Aviation Investigation Report A16P0069

Loss of tail-rotor effectiveness
Highland Helicopters Ltd.
Bell 206B Jet Ranger-III (Helicopter), C-GOPK
Tchentlo Lake, British Columbia

The Transportation Safety Board of Canada (TSB) investigated this occurrence for the purpose of advancing transportation safety. It is not the function of the Board to assign fault or determine civil or criminal liability. This report is not created for use in the context of legal, disciplinary or other proceedings. See Ownership and use of content.

Table of contents

    Summary

    On 04 May 2016, at 0726 Pacific Daylight Time, a Highland Helicopters Ltd. Bell 206B Jet Ranger-III (registration C-GOPK, serial number 3247) was conducting infrared scanning over a logged area about 112 nautical miles northwest of Prince George, British Columbia, when the helicopter spun uncommanded to the right several times and descended to the ground. The helicopter was destroyed on impact, and all 3 persons on board were seriously injured. There was no post-impact fire. The 406-megahertz emergency locator transmitter activated. The 3 injured occupants were transported to the hospital by another Highland Helicopters Ltd. aircraft that was working in the area.

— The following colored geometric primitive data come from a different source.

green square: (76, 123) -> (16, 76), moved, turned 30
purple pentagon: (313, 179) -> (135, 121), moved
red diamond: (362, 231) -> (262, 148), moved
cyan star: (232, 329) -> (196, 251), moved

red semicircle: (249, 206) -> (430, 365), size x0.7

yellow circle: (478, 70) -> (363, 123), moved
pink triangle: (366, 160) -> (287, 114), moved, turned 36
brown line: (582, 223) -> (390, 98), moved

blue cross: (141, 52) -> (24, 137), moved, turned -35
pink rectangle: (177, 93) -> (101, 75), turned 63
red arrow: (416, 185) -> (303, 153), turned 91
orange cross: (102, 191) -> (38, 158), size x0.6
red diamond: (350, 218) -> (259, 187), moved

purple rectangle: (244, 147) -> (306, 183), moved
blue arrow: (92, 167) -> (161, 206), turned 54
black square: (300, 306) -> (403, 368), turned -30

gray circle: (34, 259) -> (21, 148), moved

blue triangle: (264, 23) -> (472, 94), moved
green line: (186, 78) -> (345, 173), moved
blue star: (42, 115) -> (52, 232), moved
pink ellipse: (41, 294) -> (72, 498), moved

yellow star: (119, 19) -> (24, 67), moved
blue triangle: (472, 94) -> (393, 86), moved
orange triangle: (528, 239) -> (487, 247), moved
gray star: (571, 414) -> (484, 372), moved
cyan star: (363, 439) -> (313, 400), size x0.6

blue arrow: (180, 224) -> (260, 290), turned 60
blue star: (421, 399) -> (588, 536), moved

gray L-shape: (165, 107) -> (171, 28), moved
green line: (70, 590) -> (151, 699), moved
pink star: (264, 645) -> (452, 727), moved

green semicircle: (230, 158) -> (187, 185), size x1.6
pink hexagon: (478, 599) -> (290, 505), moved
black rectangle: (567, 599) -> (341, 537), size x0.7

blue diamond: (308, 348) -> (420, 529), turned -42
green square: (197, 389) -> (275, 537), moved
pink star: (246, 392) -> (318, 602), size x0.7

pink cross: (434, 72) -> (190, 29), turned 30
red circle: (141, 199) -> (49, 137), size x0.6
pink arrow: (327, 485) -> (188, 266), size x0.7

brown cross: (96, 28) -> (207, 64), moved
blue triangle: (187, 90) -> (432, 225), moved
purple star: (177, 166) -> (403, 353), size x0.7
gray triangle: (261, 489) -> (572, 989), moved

    This report is also available in English.

    Factual information

    History of the flight

    On 04 May 2016 at 0719,Footnote 1 a Bell 206B Jet Ranger-III (Bell 206B) helicopter (registration C‑GOPK, serial number 3247) operated by Highland Helicopters Ltd. (Highland) arrived at cutblockFootnote 2 90072‑1, adjacent to Tchentlo Lake, British Columbia. The pilot as well as a Highland camera operator and a lumber company employee were on board. The helicopter had been chartered by the lumber company to conduct infrared (IR) scans of brush piles burned during the previous winter. The purpose of the scans was to detect any hot spots that might indicate a smouldering fire. A hand-held IR camera was being operated from the passenger seat behind the pilot, on the right side of the helicopter.

    Scanning was conducted for about 2½ minutes in the cutblock nearest the lake before the helicopter moved to the 2nd area of the cutblock, about 0.5 nautical miles (nm) southeast of the first area. The 2nd area was also scanned for about 2½ minutes before the helicopter moved to the 3rd area, about 0.5 nm further south. The helicopter flew in the last cutblock for about 26 seconds before yaw control was lost, and the helicopter started rotating to the right. The pilot did not notice any change in tail-rotor authority prior to the sudden loss of yaw control.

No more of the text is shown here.